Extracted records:
BEGIN
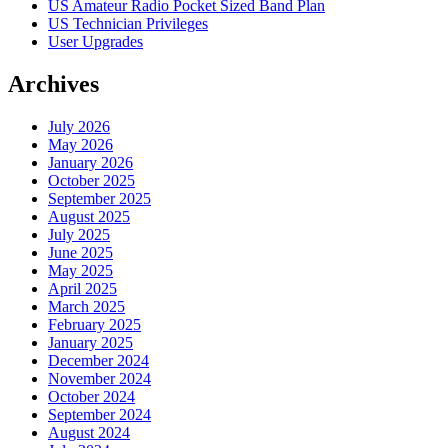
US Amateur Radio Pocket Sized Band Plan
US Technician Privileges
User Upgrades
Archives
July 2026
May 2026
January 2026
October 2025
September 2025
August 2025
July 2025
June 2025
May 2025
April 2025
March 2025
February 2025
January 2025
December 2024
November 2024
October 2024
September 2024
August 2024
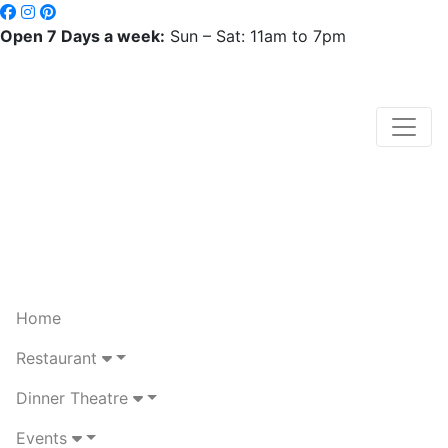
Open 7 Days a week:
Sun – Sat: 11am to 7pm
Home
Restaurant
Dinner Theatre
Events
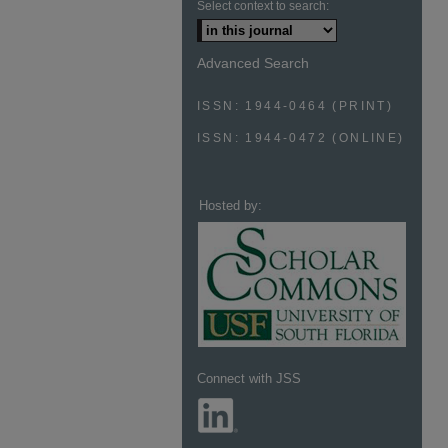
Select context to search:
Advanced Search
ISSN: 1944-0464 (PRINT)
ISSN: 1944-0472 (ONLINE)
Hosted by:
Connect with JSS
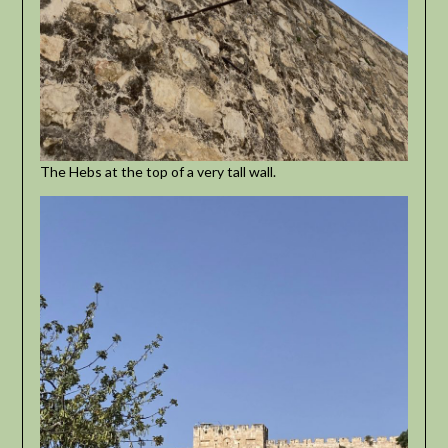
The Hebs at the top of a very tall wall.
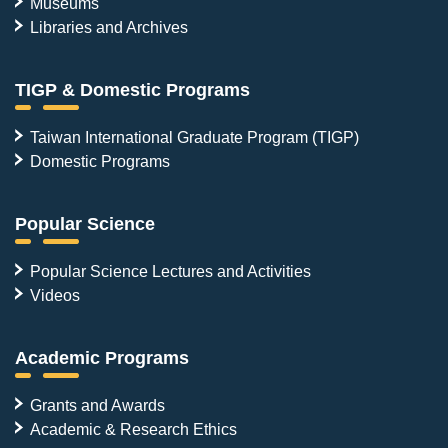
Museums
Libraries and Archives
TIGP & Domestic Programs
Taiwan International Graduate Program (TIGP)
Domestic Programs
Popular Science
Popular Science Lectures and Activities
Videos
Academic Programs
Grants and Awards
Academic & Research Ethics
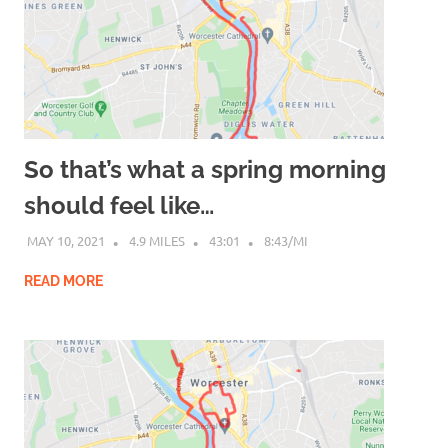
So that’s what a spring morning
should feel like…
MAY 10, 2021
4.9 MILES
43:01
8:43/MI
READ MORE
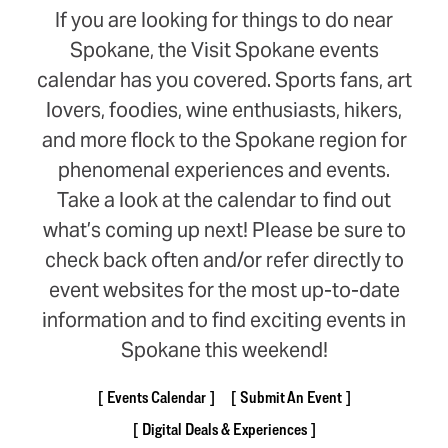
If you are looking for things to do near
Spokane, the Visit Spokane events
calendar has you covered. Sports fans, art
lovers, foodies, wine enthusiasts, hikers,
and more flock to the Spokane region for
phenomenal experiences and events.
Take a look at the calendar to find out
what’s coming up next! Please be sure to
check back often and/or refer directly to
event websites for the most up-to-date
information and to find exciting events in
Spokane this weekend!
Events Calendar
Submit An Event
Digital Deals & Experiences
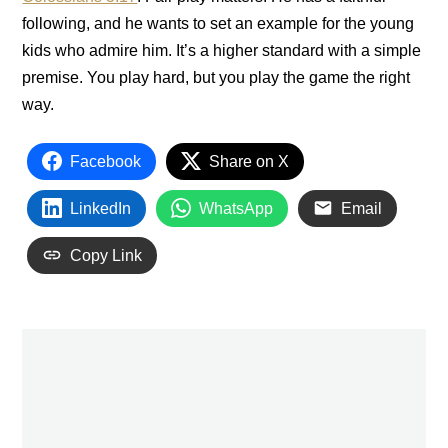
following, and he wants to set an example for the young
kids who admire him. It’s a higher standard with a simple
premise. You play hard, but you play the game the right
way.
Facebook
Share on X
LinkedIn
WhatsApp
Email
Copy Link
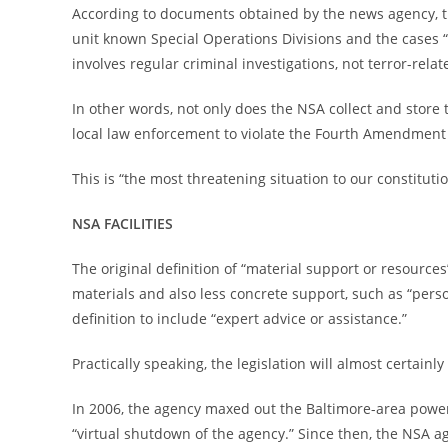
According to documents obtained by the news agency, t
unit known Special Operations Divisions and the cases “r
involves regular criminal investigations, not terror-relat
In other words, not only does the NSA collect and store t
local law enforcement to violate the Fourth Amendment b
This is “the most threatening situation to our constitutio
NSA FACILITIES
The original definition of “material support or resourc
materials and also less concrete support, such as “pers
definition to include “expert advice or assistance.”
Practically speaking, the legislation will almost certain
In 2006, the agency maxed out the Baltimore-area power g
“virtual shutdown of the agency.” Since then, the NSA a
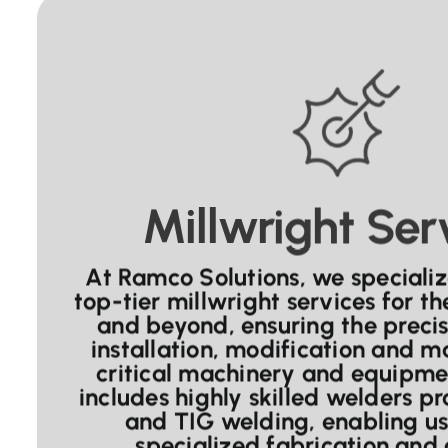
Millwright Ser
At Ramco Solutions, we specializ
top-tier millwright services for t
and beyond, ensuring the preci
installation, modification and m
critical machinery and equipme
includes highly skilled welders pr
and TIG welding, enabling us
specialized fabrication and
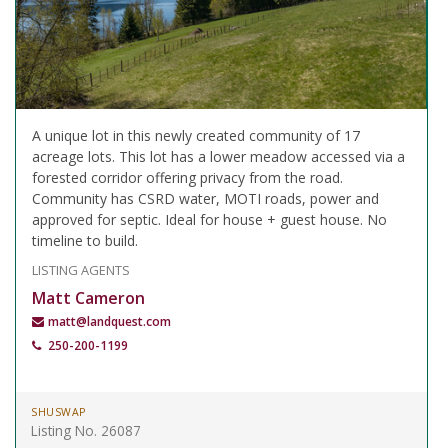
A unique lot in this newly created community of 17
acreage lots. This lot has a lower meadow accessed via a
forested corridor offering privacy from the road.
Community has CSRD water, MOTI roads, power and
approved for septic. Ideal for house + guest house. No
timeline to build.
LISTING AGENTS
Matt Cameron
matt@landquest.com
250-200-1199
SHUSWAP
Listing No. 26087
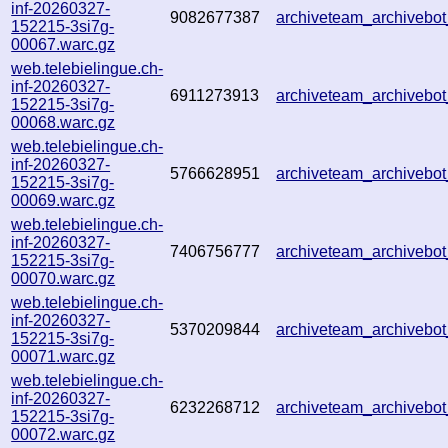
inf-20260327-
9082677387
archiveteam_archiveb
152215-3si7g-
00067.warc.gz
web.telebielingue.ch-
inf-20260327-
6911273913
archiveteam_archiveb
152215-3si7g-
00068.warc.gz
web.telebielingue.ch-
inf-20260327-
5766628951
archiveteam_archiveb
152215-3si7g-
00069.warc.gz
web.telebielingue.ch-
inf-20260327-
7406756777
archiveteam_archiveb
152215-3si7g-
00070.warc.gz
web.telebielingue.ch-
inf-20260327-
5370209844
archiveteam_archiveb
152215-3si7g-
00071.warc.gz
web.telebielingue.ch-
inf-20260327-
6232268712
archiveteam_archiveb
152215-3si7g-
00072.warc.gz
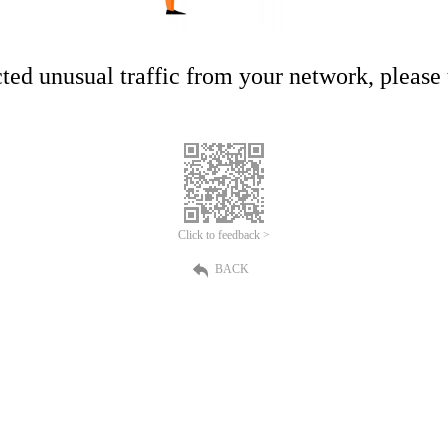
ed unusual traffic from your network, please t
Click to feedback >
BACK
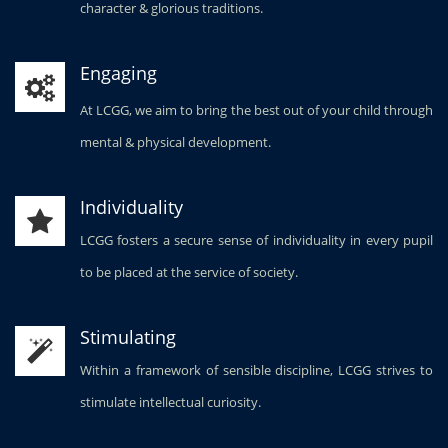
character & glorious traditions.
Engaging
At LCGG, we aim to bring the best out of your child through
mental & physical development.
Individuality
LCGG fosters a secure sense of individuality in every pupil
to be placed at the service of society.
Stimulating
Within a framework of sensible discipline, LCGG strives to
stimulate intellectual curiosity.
END
BEGIN
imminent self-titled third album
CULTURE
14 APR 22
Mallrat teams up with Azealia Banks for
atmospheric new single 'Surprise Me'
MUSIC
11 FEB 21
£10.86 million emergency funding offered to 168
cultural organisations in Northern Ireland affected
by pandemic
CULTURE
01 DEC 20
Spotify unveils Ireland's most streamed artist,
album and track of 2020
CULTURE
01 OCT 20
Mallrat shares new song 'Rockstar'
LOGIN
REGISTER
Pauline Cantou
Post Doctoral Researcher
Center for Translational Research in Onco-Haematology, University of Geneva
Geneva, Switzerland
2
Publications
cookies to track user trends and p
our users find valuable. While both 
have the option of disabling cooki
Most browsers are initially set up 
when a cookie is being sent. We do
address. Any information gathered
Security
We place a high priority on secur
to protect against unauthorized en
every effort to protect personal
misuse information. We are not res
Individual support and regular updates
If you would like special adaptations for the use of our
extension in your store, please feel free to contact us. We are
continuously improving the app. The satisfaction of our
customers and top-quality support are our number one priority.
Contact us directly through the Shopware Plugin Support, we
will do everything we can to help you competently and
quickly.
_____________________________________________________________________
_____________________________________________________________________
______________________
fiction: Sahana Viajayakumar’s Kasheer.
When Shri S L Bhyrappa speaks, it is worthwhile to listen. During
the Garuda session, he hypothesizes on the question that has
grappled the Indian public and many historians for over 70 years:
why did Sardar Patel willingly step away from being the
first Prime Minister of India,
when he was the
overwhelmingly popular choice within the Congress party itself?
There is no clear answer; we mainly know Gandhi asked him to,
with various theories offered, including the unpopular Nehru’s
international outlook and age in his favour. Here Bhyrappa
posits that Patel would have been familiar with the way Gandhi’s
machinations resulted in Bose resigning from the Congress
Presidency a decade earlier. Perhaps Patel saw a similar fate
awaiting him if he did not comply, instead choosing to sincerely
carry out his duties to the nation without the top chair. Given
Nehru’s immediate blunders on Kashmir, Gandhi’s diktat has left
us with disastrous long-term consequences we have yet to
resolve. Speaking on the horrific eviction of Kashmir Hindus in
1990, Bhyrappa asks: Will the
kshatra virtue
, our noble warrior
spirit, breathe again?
END
WHAT IS NEEDED => As the answer, set down only the lines from the data above between the one holding "awaiting him if" and the one holding "spirit, breathe again?", inclusive, exactly as they read.

EXERCISE OUTPUT =>
awaiting him if he did not comply, instead choosing to sincerely
carry out his duties to the nation without the top chair. Given
Nehru’s immediate blunders on Kashmir, Gandhi’s diktat has left
us with disastrous long-term consequences we have yet to
resolve. Speaking on the horrific eviction of Kashmir Hindus in
1990, Bhyrappa asks: Will the
kshatra virtue
, our noble warrior
spirit, breathe again?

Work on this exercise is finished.